The percentage streaming represents of all TV viewing has nearly doubled in two years.

Netflix and YouTube are the most popular streaming services with streaming now exceeding broadcast TV viewing but lagging far behind cable TV, according to a new Nielsen monthly measuring report called The Gauge.

About 26% of TV viewing at home is streaming, just ahead of broadcast TV (25%) but behind cable TV (39%). The remainder is DVD or on-demand.

Netflix and YouTube are at 6% each, followed by Hulu (3%), Amazon Prime (2%) and Disney+ (1%). Rival services such as BET+, Peacock, Tubi, Crackle, HBO Max, Apple TV+, Shudder and Paramount+ are part of the other 8%.

But streaming is gaining quickly. In 2019, streaming represented just 14% of viewing. So as a percentage, it has nearly doubled its share in just two years. NIelsen told The New York Times the percentage could rise to 33% by the end of the year.

Streaming was virtually nonexistent ten years ago, but has transformed how people are consuming television today.

This Nielsen study is holistic. It doesn’t release info on any individual program on a streaming service.

And it is hardly complete and may be underreporting streaming viewing. Why? Nielsen’s newly named Gauge uses TV viewing in 14,000 homes catching internet traffic that passes through a router but does not count phone, tablet, desktop or laptop viewing.

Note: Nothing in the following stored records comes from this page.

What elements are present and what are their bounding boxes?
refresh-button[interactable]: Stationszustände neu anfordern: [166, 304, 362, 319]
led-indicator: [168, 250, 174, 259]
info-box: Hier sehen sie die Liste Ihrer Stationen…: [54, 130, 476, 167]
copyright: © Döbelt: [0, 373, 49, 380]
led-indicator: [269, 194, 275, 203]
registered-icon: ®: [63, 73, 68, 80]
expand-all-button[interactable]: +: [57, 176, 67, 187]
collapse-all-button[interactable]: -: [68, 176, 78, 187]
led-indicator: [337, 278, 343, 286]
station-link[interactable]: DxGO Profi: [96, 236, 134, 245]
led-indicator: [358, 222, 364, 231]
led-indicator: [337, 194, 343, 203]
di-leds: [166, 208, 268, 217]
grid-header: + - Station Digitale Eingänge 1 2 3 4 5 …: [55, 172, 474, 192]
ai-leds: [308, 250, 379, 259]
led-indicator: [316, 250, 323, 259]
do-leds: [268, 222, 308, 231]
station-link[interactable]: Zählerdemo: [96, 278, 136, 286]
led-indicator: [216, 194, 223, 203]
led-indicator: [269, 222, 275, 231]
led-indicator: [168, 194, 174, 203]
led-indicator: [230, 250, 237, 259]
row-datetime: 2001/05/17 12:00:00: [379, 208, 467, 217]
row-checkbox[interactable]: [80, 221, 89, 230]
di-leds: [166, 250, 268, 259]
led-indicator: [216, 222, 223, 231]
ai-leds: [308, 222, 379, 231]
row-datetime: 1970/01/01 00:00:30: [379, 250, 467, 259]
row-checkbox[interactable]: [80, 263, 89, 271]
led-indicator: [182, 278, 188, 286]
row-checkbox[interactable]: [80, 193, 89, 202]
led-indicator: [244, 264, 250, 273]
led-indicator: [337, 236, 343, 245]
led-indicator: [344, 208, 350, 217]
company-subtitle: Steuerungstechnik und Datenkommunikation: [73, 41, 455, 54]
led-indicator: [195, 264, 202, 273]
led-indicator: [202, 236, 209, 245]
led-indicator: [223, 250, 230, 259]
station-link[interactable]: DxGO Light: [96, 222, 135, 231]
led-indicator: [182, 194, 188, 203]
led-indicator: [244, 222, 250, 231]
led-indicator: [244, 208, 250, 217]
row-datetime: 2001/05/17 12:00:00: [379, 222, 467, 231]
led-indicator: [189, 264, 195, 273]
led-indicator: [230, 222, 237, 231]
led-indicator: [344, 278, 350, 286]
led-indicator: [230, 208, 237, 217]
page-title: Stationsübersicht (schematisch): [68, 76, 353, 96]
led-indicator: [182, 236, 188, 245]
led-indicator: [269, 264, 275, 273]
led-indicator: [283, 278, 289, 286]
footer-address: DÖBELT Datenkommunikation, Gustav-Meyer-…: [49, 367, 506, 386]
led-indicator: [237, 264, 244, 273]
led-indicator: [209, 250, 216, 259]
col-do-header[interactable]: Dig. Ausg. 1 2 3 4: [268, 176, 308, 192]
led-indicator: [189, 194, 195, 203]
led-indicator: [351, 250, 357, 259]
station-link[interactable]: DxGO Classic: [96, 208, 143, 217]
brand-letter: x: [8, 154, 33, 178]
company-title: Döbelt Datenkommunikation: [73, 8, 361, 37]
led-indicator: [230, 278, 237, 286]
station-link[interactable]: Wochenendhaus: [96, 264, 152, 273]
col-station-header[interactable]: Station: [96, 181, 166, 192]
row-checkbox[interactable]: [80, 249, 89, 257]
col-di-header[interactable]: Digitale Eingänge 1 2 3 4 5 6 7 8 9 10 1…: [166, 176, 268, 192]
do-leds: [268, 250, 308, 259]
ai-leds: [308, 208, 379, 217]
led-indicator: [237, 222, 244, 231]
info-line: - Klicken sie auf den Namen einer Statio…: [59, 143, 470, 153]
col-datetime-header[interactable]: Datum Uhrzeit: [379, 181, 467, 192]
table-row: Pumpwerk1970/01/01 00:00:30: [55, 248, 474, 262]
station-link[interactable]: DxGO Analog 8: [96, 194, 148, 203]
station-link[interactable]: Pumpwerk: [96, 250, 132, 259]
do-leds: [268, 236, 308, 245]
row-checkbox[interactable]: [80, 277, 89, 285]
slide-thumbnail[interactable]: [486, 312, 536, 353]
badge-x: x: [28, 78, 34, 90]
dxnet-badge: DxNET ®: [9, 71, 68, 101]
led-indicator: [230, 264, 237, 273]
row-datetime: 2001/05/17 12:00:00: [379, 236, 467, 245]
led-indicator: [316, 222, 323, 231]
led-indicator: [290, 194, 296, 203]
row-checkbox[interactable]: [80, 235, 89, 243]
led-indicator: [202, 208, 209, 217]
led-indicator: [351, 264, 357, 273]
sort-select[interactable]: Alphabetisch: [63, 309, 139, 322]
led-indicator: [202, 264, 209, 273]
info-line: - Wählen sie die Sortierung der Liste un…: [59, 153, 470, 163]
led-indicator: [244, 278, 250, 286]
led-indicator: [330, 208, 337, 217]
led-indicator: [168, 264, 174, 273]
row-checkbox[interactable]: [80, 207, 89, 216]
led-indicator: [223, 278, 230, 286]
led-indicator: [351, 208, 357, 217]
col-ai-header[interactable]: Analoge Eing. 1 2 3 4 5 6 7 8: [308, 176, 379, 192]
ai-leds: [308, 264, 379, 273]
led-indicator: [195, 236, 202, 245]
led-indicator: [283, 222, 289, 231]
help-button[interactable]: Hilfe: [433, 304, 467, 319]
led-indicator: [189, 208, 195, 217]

It also uses different, less accurate audio recognition technology to provide a top 10 of most popular streaming original TV series, acquired TV series and movies across multiple platforms using millions of minutes watched.

The most recent top 10 covering May 17 to May 23 featured “The Handmaid’s Tale” on Hulu on top of the originals list, Netflix’s “Army of the Dead” as most popular film and Netflix’s “NCIS” repeats for shows picked up from other networks. Netflix had 8 of the 10 shows on the original list and all 10 on the acquired list but just half of films, with Disney covering four of the top 10.

In the olden days, say, a decade ago, when broadcast and even cable TV dominated, tracking viewership and popularity wasn’t that difficult.

Nielsen, which tracks TV viewing for advertisers, provided reasonable measures for broadcast and cable. While overnight ratings were losing steam thanks to DVR usage, at least Nielsen provided numbers including DVRs for up to a week after the fact. We as TV reporters at least had a sense what was doing well and what wasn’t.

But the advent of streaming services and on-demand viewing has muddied the waters. Netflix will occasionally release cherry-picked numbers that are not remotely apples to apples to what Nielsen measures. Netflix also doesn’t offer data on its borderline or failing shows so it’s often a mystery whether a series will get picked up or not.

And it’s not just Netflix. Other services rarely provide anything close to data on individual shows and how many have viewed them. They don’t need to. Most don’t rely on advertising.

Netflix provides a daily top 10 list but even those only provide a rough gauge since they are ranked without actual viewership statistics. Otherwise, it sometimes mentions how many households watched a particular program the first week or 30 days after it debuted but it counts “viewing” as anyone who sampled just two minutes of a series or movie.